Lesson 12: Practice Problems

Problem 1

One thousand baseball fans were asked how far they would be willing to travel to watch a professional baseball game. From this population, 100 different samples of size 40 were selected. Here is a dot plot showing the mean of each sample.

A dot plot for “sample mean distance in miles.” The numbers 40 through 84, in increments of 2, are indicated. The data are as follows:  40 miles, 1 dot. 42 miles, 1 dot. 44 miles, 1 dot. 48 miles, 3 dots. 49 miles, 3 dots. 50 miles, 3 dots. 51 miles, 1 dot. 52 miles, 1 dot. 53 miles, 2 dots. 54 miles, 4 dots. 55 miles, 6 dots. 56 miles, 6 dots. 57 miles, 2 dots. 58 miles, 2 dots. 59 miles, 5 dots. 60 miles, 4 dots. 61 miles, 5 dots. 62 miles, 7 dots. 63 miles, 1 dot. 64 miles, 7 dots. 65 miles, 9 dots. 66 miles, 4 dots. 67 miles, 2 dots. 68 miles, 3 dots. 69 miles, 8 dots. 70 miles, 2 dots. 71 miles, 2 dots. 73 miles, 1 dot. 74 miles, 2 dots. 81 miles, 1 dot.

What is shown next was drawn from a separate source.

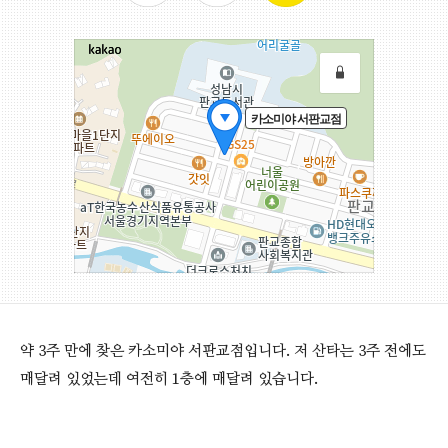
약 3주 만에 찾은 카소미야 서판교점입니다. 저 산타는 3주 전에도
매달려 있었는데 여전히 1층에 매달려 있습니다.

Based on the distribution of sample means, what do you think is a reasonable estimate for the mean of the population?

Problem 2

Last night, everyone at the school music concert wrote their age on a slip of paper and placed it in a box. Today, each of the students in a math class selected a random sample of size 10 from the box of papers. Here is a dot plot showing their sample means, rounded to the nearest year.

A dot plot for “sample mean age.” The numbers 31 through 42 are indicated. The data are as follows:  31 years old, 3 dots. 32 years old, 3 dots. 33 years old, 3 dots. 34 years old, 2 dots. 35 years old, 4 dots. 36 years old, 3 dots. 37 years old, 2 dots. 38 years old, 1 dot. 39 years old, 2 dots. 42 years old, 2 dots.
  1. Does the number of dots on the dot plot tell you how many people were at the concert or how many students are in the math class?

  2. The mean age for the population was 35 years. If Elena picks a new sample of size 10 from this population, should she expect her sample mean to be within 1 year of the population mean? Explain your reasoning.

  3. What could Elena do to select a random sample that is more likely to have a sample mean within 1 year of the population mean?

Problem 3 From Unit 8 Lesson 11

Andre would like to estimate the mean number of books the students at his school read over the summer break. He has a list of the names of all the students at the school, but he doesn’t have time to ask every student how many books they read.

What should Andre do to estimate the mean number of books?